-------- The input

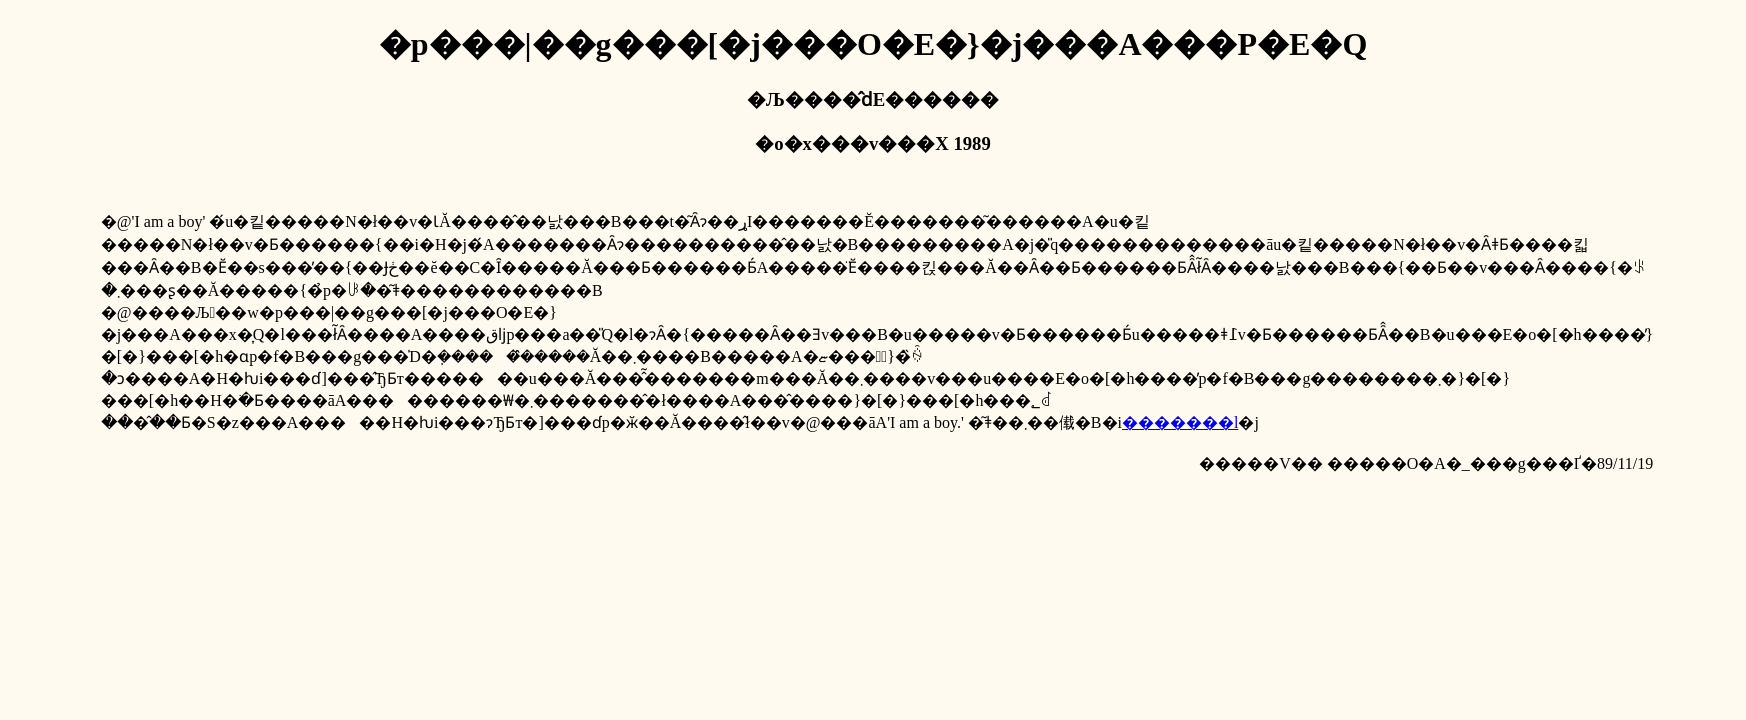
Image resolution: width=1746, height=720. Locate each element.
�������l (1180, 422)
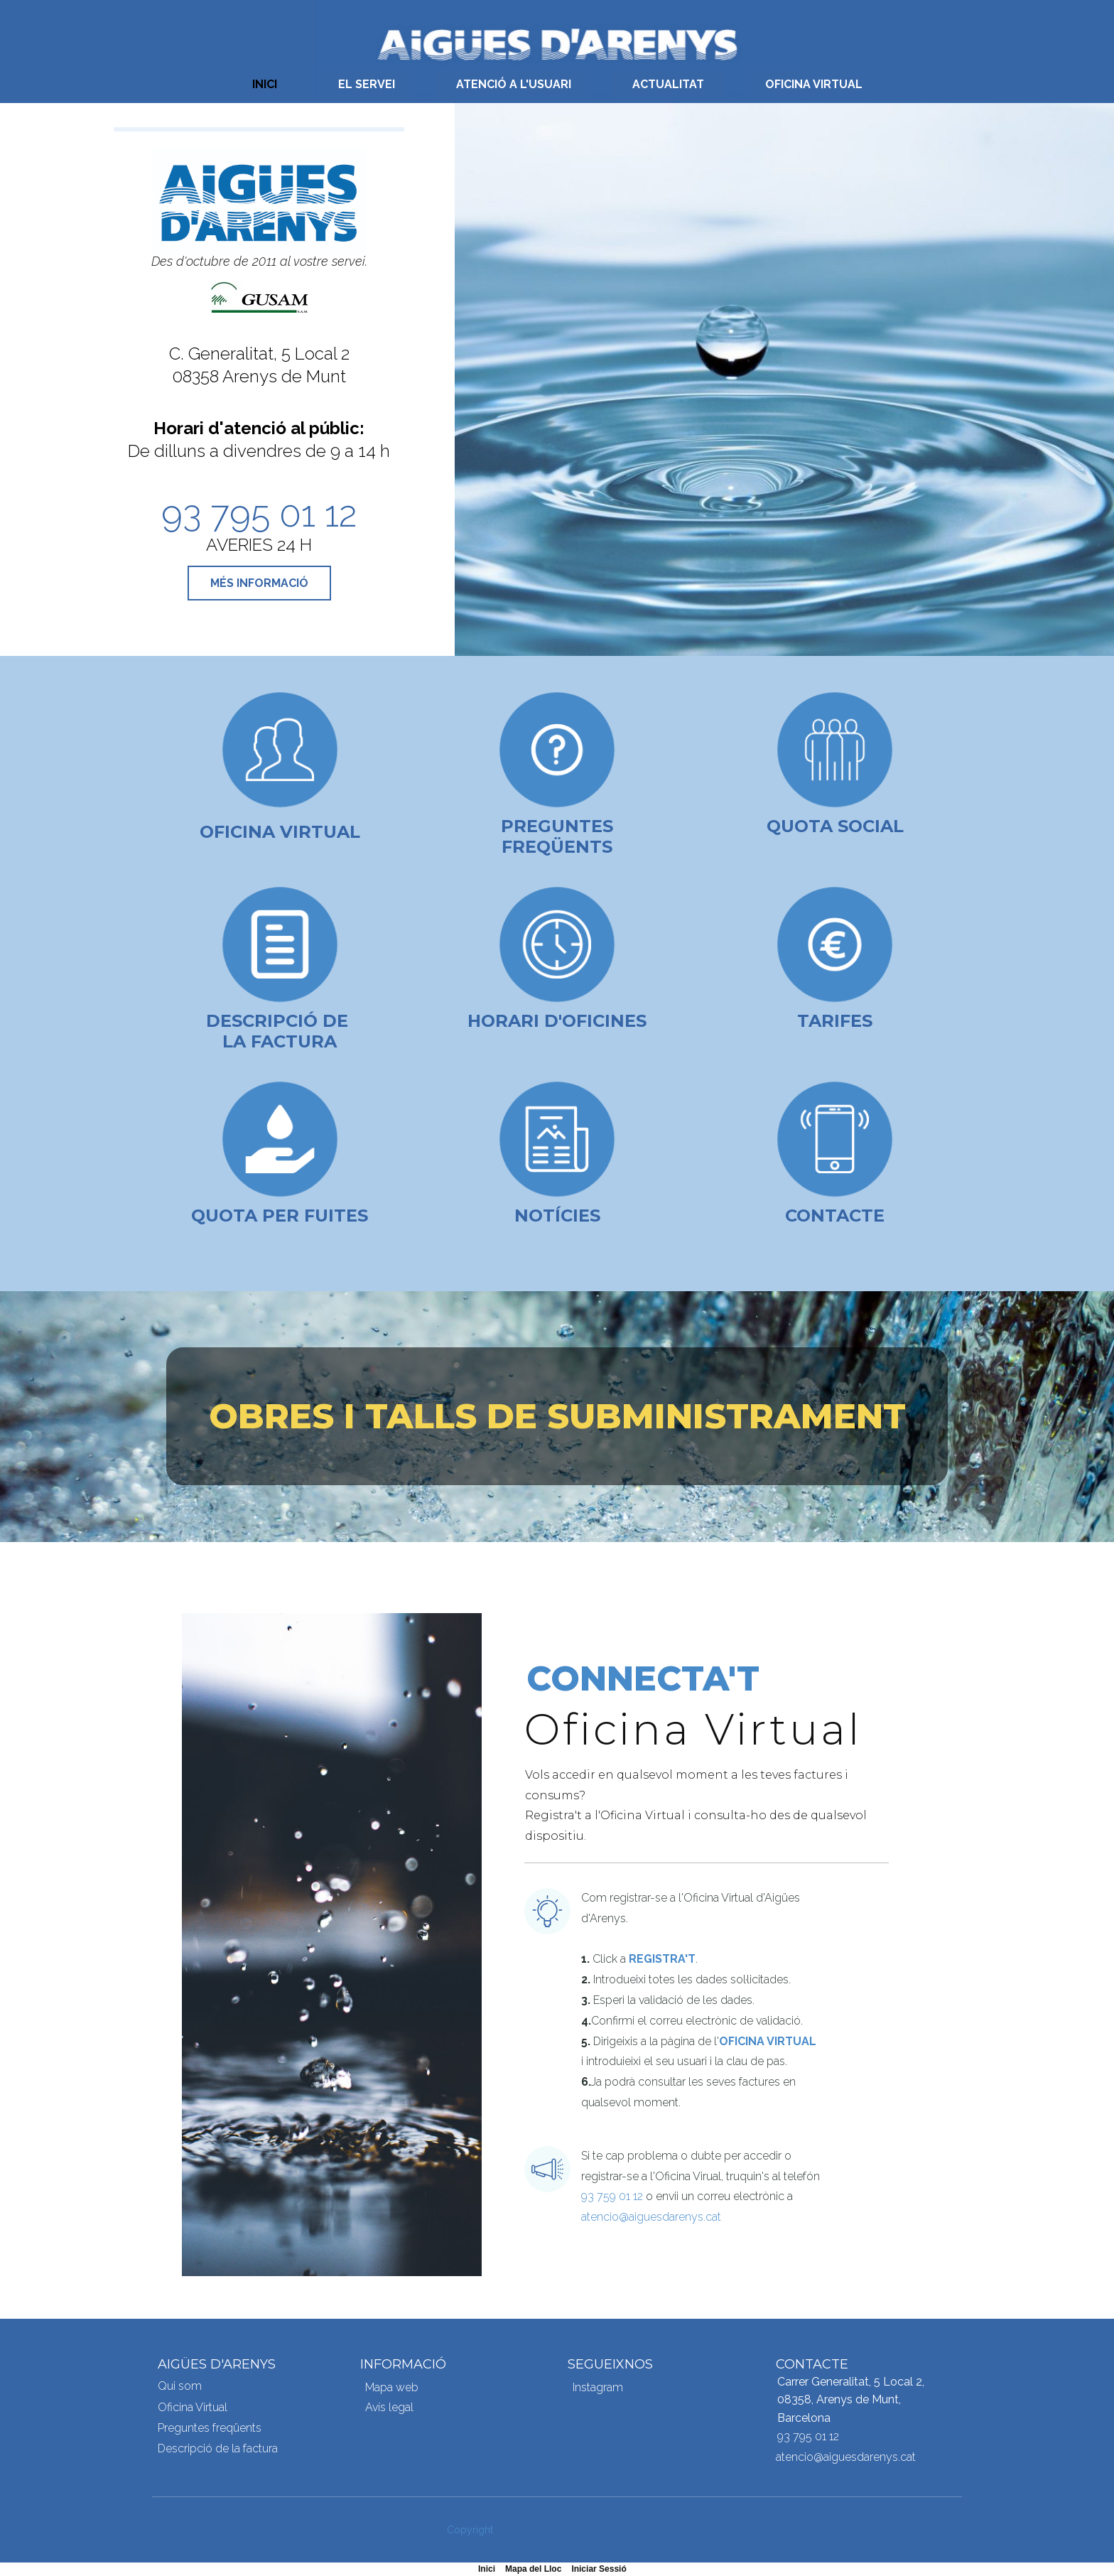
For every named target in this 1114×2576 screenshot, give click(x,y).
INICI (264, 84)
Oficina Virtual (280, 831)
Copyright (470, 2529)
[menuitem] (264, 84)
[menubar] (557, 84)
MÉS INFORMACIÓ (259, 583)
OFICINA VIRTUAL (813, 84)
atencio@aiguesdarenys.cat (651, 2217)
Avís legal (389, 2407)
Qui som (180, 2386)
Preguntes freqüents (557, 836)
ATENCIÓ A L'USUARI (513, 84)
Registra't (662, 1959)
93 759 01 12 (612, 2196)
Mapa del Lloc (533, 2569)
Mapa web (391, 2387)
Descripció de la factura (218, 2448)
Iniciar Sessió (598, 2569)
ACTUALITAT (668, 84)
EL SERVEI (366, 84)
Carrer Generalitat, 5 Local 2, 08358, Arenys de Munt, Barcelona (850, 2400)
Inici (486, 2569)
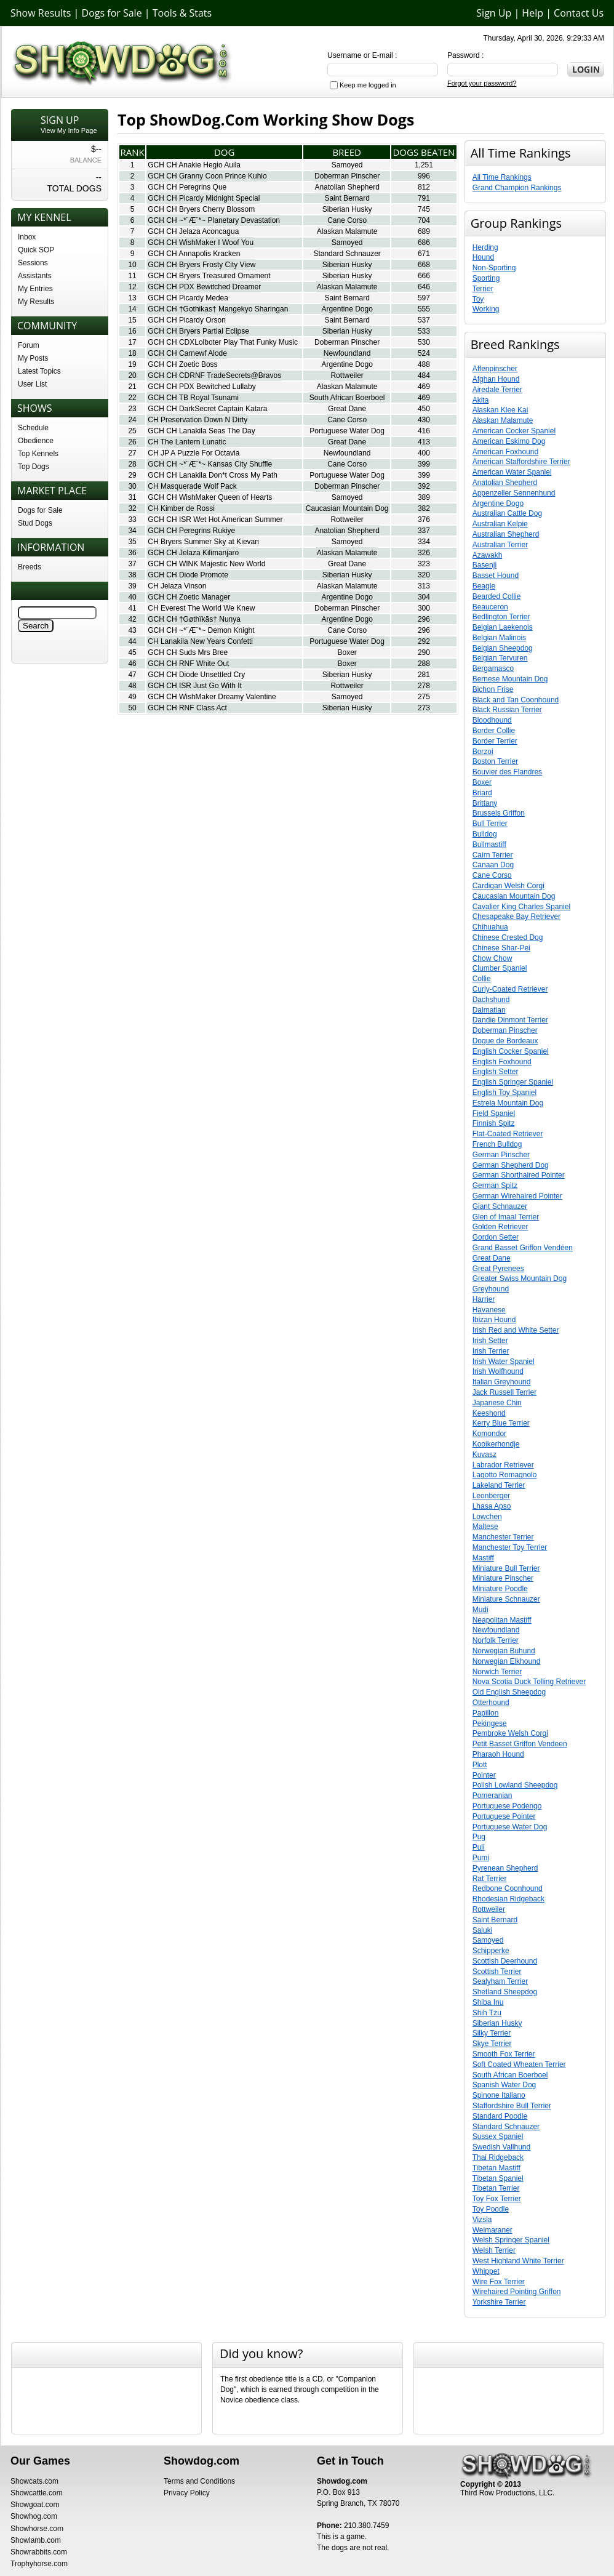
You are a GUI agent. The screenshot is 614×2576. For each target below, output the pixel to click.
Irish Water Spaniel (503, 1361)
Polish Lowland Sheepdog (515, 1785)
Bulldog (484, 834)
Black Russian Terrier (507, 709)
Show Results (40, 13)
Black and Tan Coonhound (515, 700)
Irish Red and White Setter (515, 1330)
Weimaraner (492, 2230)
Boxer (346, 652)
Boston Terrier (495, 761)
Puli (478, 1847)
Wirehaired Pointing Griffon (516, 2291)
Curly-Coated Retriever (510, 989)
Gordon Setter (495, 1237)
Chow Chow (492, 958)
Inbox (27, 237)
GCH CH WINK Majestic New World (206, 564)
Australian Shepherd (506, 534)
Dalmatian (489, 1010)
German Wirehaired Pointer (517, 1196)
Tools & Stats (182, 13)
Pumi (480, 1857)
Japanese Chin (497, 1402)
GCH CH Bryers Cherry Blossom (201, 209)
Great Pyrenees (498, 1268)
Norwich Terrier (497, 1671)
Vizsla (482, 2219)
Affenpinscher (494, 368)
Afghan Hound (496, 379)
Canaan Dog (493, 865)
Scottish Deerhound (504, 1961)
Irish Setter (490, 1340)
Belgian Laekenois (502, 627)
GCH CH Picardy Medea (188, 298)
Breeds (29, 567)
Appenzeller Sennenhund (514, 493)
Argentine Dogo (346, 309)
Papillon (485, 1713)
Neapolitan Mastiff (502, 1620)
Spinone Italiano (498, 2095)
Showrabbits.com (38, 2552)
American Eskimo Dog (509, 441)
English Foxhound (502, 1061)
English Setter (495, 1071)
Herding (485, 247)
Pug (478, 1836)
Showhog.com (33, 2516)
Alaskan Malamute (347, 231)
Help (532, 13)
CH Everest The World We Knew (201, 608)
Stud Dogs (35, 523)
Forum (28, 345)
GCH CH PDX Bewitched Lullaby (201, 386)
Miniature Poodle (500, 1588)
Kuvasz (484, 1454)
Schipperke (490, 1950)
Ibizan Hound (494, 1319)
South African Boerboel (347, 397)
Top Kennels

----------------

Goal of the exercise >> Write the material out again exactly as it appears, dropping the pictures.

Answer for this exercise >>
Image resolution: width=1746, height=720. Locate each element.
�������l (1180, 422)
For every named target in this 1114×2576 screenshot, give click(x,y).
INICI (264, 84)
Oficina Virtual (280, 831)
Copyright (470, 2529)
[menuitem] (264, 84)
[menubar] (557, 84)
MÉS INFORMACIÓ (259, 583)
OFICINA VIRTUAL (813, 84)
atencio@aiguesdarenys.cat (651, 2217)
Avís legal (389, 2407)
Qui som (180, 2386)
Preguntes freqüents (557, 836)
ATENCIÓ A L'USUARI (513, 84)
Registra't (662, 1959)
93 759 01 12 (612, 2196)
Mapa del Lloc (533, 2569)
Mapa web (391, 2387)
Descripció de la factura (218, 2448)
Iniciar Sessió (598, 2569)
ACTUALITAT (668, 84)
EL SERVEI (366, 84)
Carrer Generalitat, 5 Local 2, 08358, Arenys de Munt, Barcelona (850, 2400)
Inici (486, 2569)
You are a GUI agent. The screenshot is 614×2576. For each target below, output the pixel to click.
Irish Water Spaniel (503, 1361)
Polish Lowland Sheepdog (515, 1785)
Bulldog (484, 834)
Black Russian Terrier (507, 709)
Show Results (40, 13)
Black and Tan Coonhound (515, 700)
Irish Red and White Setter (515, 1330)
Weimaraner (492, 2230)
Boxer (346, 652)
Boston Terrier (495, 761)
Puli (478, 1847)
Wirehaired Pointing Griffon (516, 2291)
Curly-Coated Retriever (510, 989)
Gordon Setter (495, 1237)
Chow Chow (492, 958)
Inbox (27, 237)
GCH CH WINK Majestic New World (206, 564)
Australian Shepherd (506, 534)
Dalmatian (489, 1010)
German Wirehaired Pointer (517, 1196)
Tools & Stats (182, 13)
Pumi (480, 1857)
Japanese Chin (497, 1402)
GCH CH Bryers Cherry Blossom (201, 209)
Great Pyrenees (498, 1268)
Norwich Terrier (497, 1671)
Vizsla (482, 2219)
Affenpinscher (494, 368)
Afghan Hound (496, 379)
Canaan Dog (493, 865)
Scottish Deerhound (504, 1961)
Irish Setter (490, 1340)
Belgian Laekenois (502, 627)
GCH CH Picardy Medea (188, 298)
Breeds (29, 567)
Appenzeller Sennenhund (514, 493)
Argentine Dogo (346, 309)
Papillon (485, 1713)
Neapolitan Mastiff (502, 1620)
Spinone Italiano (498, 2095)
Showrabbits.com (38, 2552)
American Eskimo Dog (509, 441)
English Foxhound (502, 1061)
English Setter (495, 1071)
Herding (485, 247)
Pug (478, 1836)
Showhog.com (33, 2516)
Alaskan Malamute (347, 231)
Help (532, 13)
CH Everest The World We Knew (201, 608)
Stud Dogs (35, 523)
Forum (28, 345)
GCH CH PDX Bewitched Lullaby (201, 386)
Miniature Poodle (500, 1588)
Kuvasz (484, 1454)
Schipperke (490, 1950)
Ibizan Hound (494, 1319)
South African Boerboel (347, 397)
Top Kennels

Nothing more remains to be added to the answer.